▶ **What to produce**:
Lines from the one containing "nepresnosti na" to the end of the entries below must be reproduced exactly, with both end lines kept and no other line added.

Recorded data:
────────────────
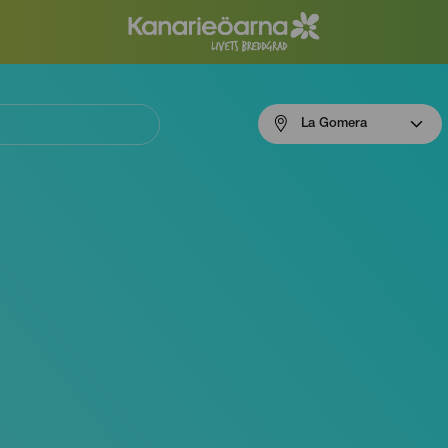
Menú
La Gomera
navigation
La
Gomera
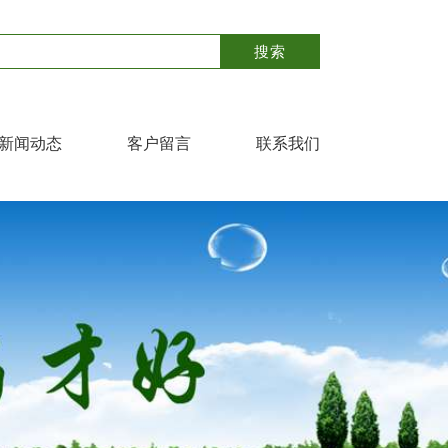
新闻动态
客户留言
联系我们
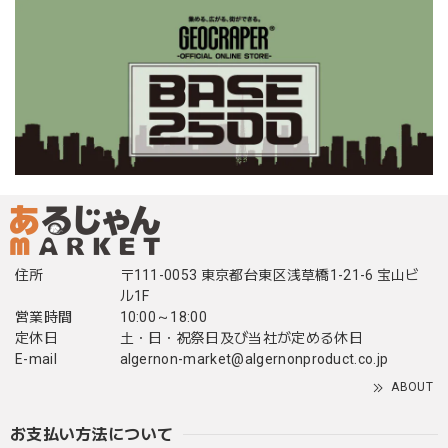
住所
〒111-0053 東京都台東区浅草橋1-21-6 宝山ビ
ル1F
営業時間
10:00～18:00
定休日
土・日・祝祭日及び当社が定める休日
E-mail
algernon-market@algernonproduct.co.jp
ABOUT
お支払い方法について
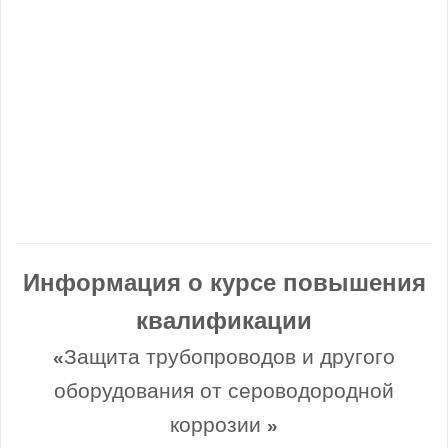
Информация о курсе повышения
квалификации
Защита трубопроводов и другого
«
оборудования от сероводородной
коррозии
»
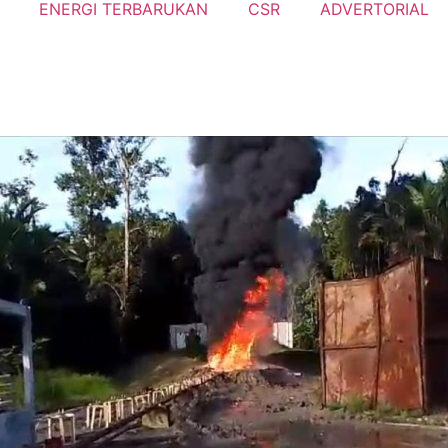
ENERGI TERBARUKAN
CSR
ADVERTORIAL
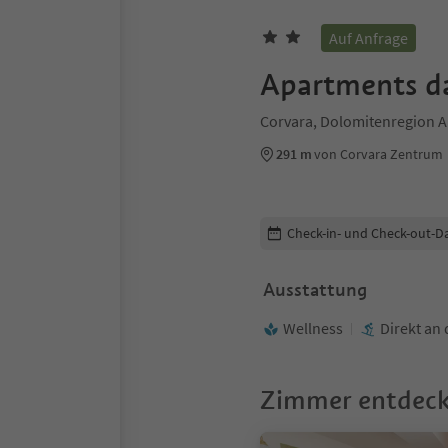
Auf Anfrage
Apartments d
Corvara, Dolomitenregion A
291 m
von Corvara Zentrum
Buchungsdetails bearbeiten
Check-in- und Check-out-D
Ausstattung
Wellness
Direkt an 
Zimmer entdec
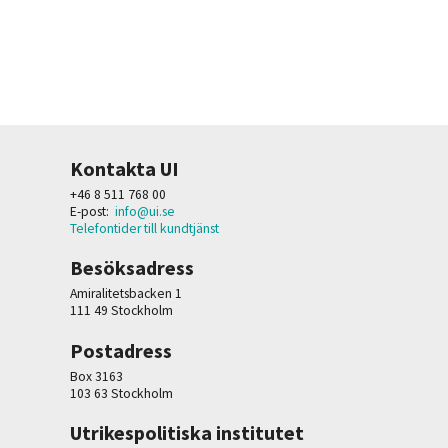
Kontakta UI
+46 8 511 768 00
E-post:
info@ui.se
Telefontider till kundtjänst
Besöksadress
Amiralitetsbacken 1
111 49 Stockholm
Postadress
Box 3163
103 63 Stockholm
Utrikespolitiska institutet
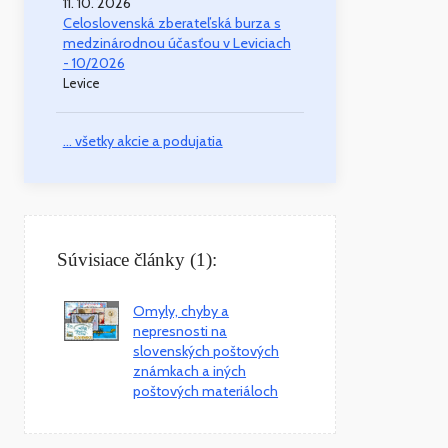
11. 10. 2026
Celoslovenská zberateľská burza s
medzinárodnou účasťou v Leviciach
- 10/2026
Levice
... všetky akcie a podujatia
Súvisiace články (1):
Omyly, chyby a
nepresnosti na
slovenských poštových
známkach a iných
poštových materiáloch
────────────────
▶ **Task answer**:
nepresnosti na
slovenských poštových
známkach a iných
poštových materiáloch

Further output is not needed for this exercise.